[Exercise goal]
When the line containing "FAQ Category Properties" appears in the data below, begin copying there and stop only after the line containing "progress, combined with".

### Records for this exercise ###

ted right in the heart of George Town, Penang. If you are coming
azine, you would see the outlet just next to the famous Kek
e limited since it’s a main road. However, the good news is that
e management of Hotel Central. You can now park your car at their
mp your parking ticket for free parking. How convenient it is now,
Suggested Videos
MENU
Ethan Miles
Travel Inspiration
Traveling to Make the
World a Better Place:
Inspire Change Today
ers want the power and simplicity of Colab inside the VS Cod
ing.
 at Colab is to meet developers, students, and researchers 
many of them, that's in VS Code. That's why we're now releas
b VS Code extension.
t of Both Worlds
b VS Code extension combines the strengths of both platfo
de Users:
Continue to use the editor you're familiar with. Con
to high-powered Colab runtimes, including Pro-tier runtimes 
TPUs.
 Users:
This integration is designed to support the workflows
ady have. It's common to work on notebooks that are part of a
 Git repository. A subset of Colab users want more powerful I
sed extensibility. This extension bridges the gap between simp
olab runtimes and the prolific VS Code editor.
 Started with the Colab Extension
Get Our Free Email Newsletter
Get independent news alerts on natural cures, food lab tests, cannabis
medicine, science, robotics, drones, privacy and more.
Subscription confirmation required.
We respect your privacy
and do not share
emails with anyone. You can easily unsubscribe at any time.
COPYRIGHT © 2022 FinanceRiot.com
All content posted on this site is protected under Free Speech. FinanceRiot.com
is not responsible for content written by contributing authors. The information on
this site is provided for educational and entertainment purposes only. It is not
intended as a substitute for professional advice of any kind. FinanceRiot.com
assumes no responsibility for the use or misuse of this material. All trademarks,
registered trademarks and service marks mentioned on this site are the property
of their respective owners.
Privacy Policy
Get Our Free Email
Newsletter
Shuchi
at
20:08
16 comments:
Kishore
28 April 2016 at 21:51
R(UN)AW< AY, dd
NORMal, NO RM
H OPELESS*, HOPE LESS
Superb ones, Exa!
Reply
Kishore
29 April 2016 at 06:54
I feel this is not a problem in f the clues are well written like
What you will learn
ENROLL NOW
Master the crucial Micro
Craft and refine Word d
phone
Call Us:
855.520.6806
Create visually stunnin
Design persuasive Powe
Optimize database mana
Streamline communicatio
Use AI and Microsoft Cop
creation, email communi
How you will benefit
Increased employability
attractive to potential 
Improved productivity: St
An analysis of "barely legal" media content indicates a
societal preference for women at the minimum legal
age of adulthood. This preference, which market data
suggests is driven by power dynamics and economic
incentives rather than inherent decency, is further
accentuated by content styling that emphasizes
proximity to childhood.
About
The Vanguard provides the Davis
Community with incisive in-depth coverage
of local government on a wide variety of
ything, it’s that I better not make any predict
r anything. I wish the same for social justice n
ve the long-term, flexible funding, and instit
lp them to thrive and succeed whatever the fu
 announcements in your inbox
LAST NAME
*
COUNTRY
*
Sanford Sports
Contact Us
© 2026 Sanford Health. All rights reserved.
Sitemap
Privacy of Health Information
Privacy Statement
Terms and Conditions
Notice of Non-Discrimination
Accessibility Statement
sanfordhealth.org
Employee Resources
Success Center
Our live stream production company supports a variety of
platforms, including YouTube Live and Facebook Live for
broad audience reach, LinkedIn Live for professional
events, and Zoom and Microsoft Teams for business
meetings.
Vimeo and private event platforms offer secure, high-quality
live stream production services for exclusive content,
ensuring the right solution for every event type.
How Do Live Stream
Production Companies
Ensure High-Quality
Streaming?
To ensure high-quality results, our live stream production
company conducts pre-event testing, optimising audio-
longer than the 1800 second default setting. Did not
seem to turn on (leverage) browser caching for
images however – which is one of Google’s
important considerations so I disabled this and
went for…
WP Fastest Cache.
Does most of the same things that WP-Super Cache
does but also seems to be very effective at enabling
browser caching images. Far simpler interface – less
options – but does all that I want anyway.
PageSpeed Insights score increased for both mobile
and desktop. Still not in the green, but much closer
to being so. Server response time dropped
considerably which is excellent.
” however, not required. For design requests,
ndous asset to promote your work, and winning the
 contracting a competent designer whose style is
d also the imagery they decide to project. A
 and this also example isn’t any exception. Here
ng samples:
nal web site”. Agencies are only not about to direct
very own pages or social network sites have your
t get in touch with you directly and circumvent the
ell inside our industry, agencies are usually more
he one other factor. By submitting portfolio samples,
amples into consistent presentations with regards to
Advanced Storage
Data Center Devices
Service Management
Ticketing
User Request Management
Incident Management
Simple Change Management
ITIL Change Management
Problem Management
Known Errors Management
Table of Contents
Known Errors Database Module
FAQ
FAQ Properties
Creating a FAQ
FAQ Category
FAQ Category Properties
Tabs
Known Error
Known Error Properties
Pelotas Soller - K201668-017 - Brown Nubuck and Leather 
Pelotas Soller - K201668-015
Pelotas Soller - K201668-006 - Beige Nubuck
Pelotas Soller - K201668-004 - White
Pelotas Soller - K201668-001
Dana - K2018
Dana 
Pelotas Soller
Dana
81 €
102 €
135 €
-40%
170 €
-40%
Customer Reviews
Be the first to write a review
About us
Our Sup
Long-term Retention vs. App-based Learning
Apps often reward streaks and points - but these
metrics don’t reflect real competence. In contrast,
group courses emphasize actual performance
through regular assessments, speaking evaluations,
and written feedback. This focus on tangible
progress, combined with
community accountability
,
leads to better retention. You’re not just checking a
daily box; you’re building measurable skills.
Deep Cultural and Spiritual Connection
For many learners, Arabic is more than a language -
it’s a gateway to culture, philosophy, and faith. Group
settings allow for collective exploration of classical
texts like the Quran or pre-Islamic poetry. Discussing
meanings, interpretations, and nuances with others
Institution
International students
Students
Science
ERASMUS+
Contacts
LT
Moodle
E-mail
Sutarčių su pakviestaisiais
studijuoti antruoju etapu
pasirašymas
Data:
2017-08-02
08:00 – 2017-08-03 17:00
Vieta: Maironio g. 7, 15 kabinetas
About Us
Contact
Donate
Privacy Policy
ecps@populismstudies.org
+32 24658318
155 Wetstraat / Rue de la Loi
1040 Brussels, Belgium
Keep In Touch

###

[Exercise output]
FAQ Category Properties
Tabs
Known Error
Known Error Properties
Pelotas Soller - K201668-017 - Brown Nubuck and Leather 
Pelotas Soller - K201668-015
Pelotas Soller - K201668-006 - Beige Nubuck
Pelotas Soller - K201668-004 - White
Pelotas Soller - K201668-001
Dana - K2018
Dana 
Pelotas Soller
Dana
81 €
102 €
135 €
-40%
170 €
-40%
Customer Reviews
Be the first to write a review
About us
Our Sup
Long-term Retention vs. App-based Learning
Apps often reward streaks and points - but these
metrics don’t reflect real competence. In contrast,
group courses emphasize actual performance
through regular assessments, speaking evaluations,
and written feedback. This focus on tangible
progress, combined with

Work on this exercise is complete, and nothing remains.